Propos pour un anniversaire

Par Jean-Louis Schmitt                 

 L’Académie des Sciences, Lettres et Arts d’Alsace : trois fois vingt ans de dynamisme, deux siècles et demi de tradition

 

 

L’Académie des Sciences, Lettres et Arts d’Alsace se définit dans ses statuts comme une Compagnie regroupant des poètes, des écrivains, des scientifiques, des chercheurs et des artistes dont les œuvres participent au prestige de l’Alsace, en tant que lieu de convergence des influences culturelles au cœur de l’Europe et carrefour traditionnel de communication et d’échanges.

Cette Compagnie s’inscrit dans la continuité de la Société de Lecture fondée à Colmar en 1760 par le poète et pédagogue Théophile Conrad Pfeffel, qui fut un véritable trait d’union vivant entre les Lumières françaises et le mouvement allemand de l’Aufklärung, puis à la suite de la Société d’Emulation du Haut-Rhin, structure d’initiative gouvernementale, érigée en 1801 à Colmar également.

Les vicissitudes de l’histoire ont mis ces premiers cénacles académiques locaux en sommeil, tout comme les créations surgies entretemps dans les deux autres pôles urbains régionaux, telles  l’Académie des Sciences et des Belles-Lettres de Strasbourg fondée en 1769, ou la Société pour la propagation du bon goût et des Belles-Lettres constituée à Mulhouse en 1775.

Les bouleversements politiques du XIXe siècle français, puis le rattachement de l’Alsace à l’Empire allemand durant près d’un demi-siècle, enfin les deux conflits mondiaux qui ont particulièrement éprouvé cette région, entravèrent à maintes reprises les conditions d’un retour durable à la sérénité intellectuelle, à la liberté créatrice et aux échanges culturels sans arrière-pensées, qui eussent permis la refondation d’une véritable académie provinciale.

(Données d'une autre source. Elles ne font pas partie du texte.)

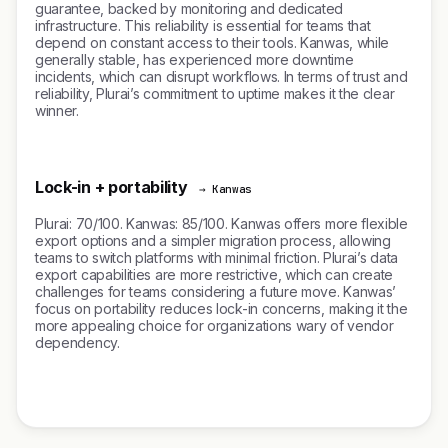
guarantee, backed by monitoring and dedicated
infrastructure. This reliability is essential for teams that
depend on constant access to their tools. Kanwas, while
generally stable, has experienced more downtime
incidents, which can disrupt workflows. In terms of trust and
reliability, Plurai’s commitment to uptime makes it the clear
winner.
Lock-in + portability
→ Kanwas
Plurai: 70/100. Kanwas: 85/100. Kanwas offers more flexible
export options and a simpler migration process, allowing
teams to switch platforms with minimal friction. Plurai’s data
export capabilities are more restrictive, which can create
challenges for teams considering a future move. Kanwas’
focus on portability reduces lock-in concerns, making it the
more appealing choice for organizations wary of vendor
dependency.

Finalement, c’est encore et toujours à Colmar, métropole d’équilibre au centre de l’Alsace, ancienne capitale parlementaire de la province d’Ancien Régime en tant que siège du Conseil Souverain d’Alsace, que se produisit la résurgence tant attendue, avec la naissance le 25 mai  1952 de l’Académie d’Alsace. Après un peu plus d’un demi-siècle de rayonnement, la Compagnie choisira  de renouer avec le qualificatif traditionnel de « Sciences, Lettres et Arts ».

 

Couronnée par l’Institut de France, destinataire en 1958 d’une adresse du secrétaire perpétuel de l’Académie Française,  l’Académie des Sciences, Lettres et Arts d’Alsace a été reçue en 1998 au sein de la Conférence Nationale des Académies, et se voit aujourd’hui reconnue comme seule porteuse légitime de l’esprit et de la tradition académiques en terre d’Alsace.

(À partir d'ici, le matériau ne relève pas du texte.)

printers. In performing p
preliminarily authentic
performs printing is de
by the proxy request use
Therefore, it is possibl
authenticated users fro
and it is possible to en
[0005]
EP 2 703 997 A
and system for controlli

C’est avec le sentiment du devoir accompli, mais aussi la tête pleine de projets, que ses membres peuvent célébrer aujourd’hui le soixantième anniversaire d’une Compagnie vivante et dynamique, qui chaque année : organise des séances publiques dans diverses villes d’Alsace avec des thèmes touchant à la culture, l’histoire, la littérature, l’architecture, le patrimoine, les sciences, l’économie, etc. ; remet de multiples prix couronnant les œuvres d’écrivains, de poètes, d’historiens et de chercheurs reconnus, mais distinguant aussi des jeunes talents dans les domaines artistique, scientifique et philosophique ;  publie « Les Annales », revue consignant ses travaux et citant les activités culturelles multiformes des membres de ses quatre sections : Belles-Lettres, Sciences de la Nature, Sciences de l’Homme, Art et artisanat d’art.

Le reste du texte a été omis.